A third reason why sports are important to young teens is that it is a way to be in control. Before 18 years old, most people are within complete control of their parents and of their teachers at school. They are told when to eat, what homework to do, what classes to take and sometimes what clothes to wear. Playing a sport relies solely on the players on the field and what’s going on in their heads. They are finally given the choice to do whatever they please. They can listen to the advice given to them or not, they can shoot or pass, they can be prepared or not, they can ultimately decide the outcome of the game. This is one of the first times in someone’s life that they can be in complete control. This sense of confidence and control is felt when the brain releases the chemical serotonin. This is released in the brain after an electrical impulse “controlling different aspects of physiology, including… social behavior”(6) This is another thing that the players on my team felt when playing.
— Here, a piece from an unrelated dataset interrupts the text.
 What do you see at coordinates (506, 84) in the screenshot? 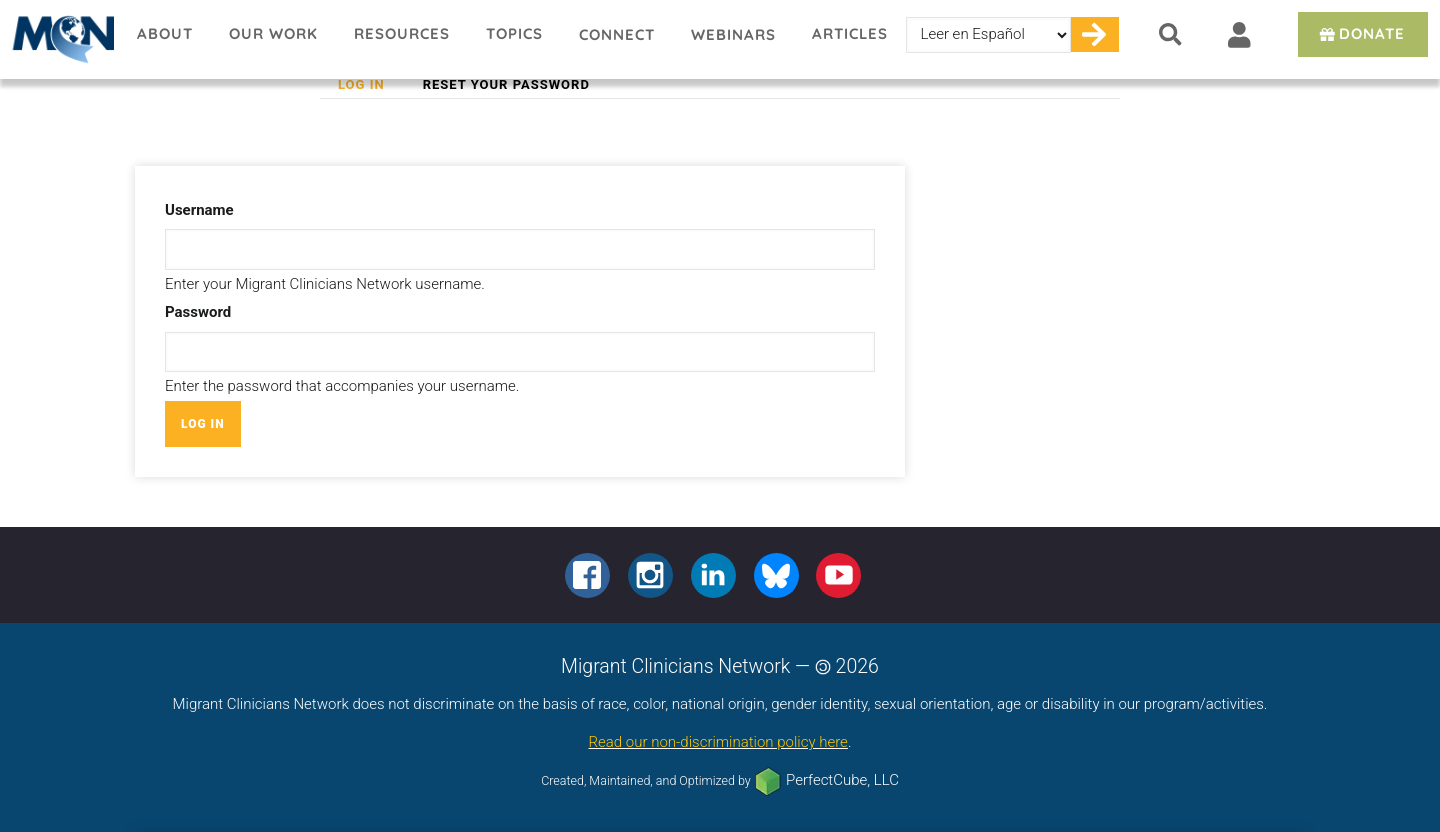
I see `Reset your password` at bounding box center [506, 84].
A lot of the players on my team did not enjoy going to school or listening to what their parents wanted them to do. Most of them were the “bad kids” in the class and were always told they were wrong. Soccer was a way for them to finally be in control of their lives. THEY decided what was right or wrong and what to do in a situation. That’s why they loved it!
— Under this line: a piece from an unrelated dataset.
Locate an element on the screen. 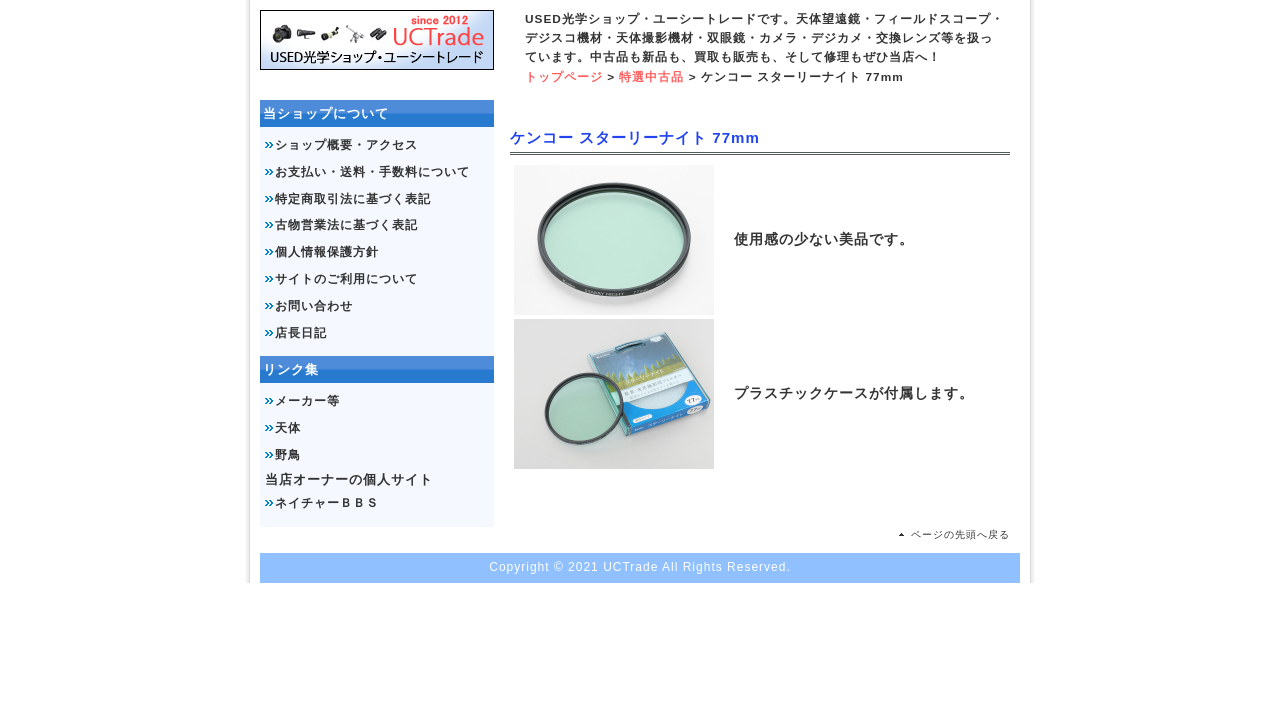  お支払い・送料・手数料について is located at coordinates (372, 172).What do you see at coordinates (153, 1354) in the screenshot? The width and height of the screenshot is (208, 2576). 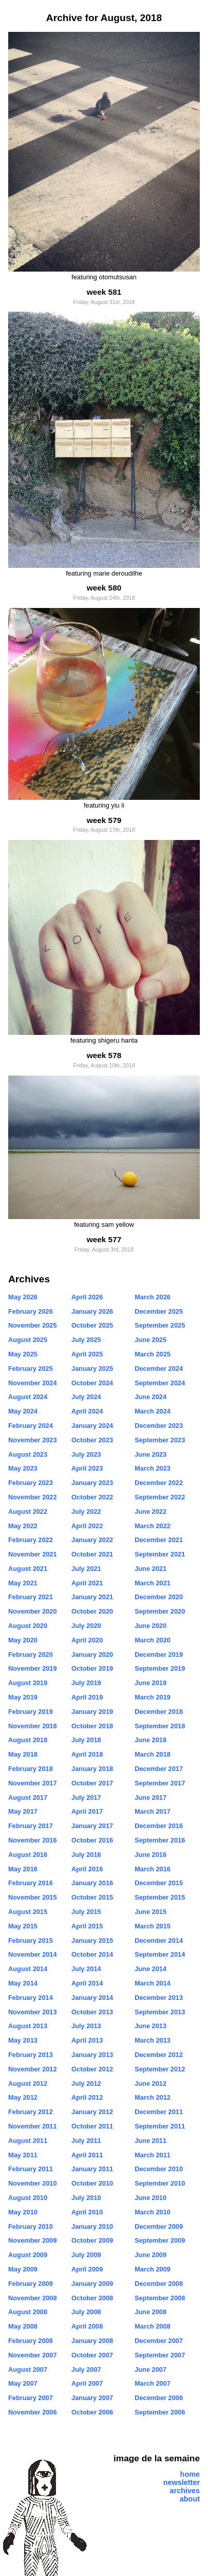 I see `March 2025` at bounding box center [153, 1354].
The outcomes of the games affected them a lot: they hated losing. “Losing or failing to achieve one’s goals can result in feelings of frustration, unhappiness or even feelings of shame and guilt,” but I feel that this just gave them more motivation. (Dr. Chiarappa) It gave them a reason to be in control: to finally win some games; and we did. Those games that we won felt amazing because of how much work we put into them.
Towards the end, I changed: I wasn’t the guy on the bench watching anymore. When there was a fight on the field or a loose ball, I was there, fighting for it. I was the guy that would tell my coach not to worry (he always was) and the guy to encourage the newcomers. I became them.
After a large number of years with that team, I switched to another team because of my living conditions. My new team faced off against that team and we were winning by a lot. After one goal, I remember picking up the goalie from my old team, who looked completely discouraged, and I gave him a pat on the back.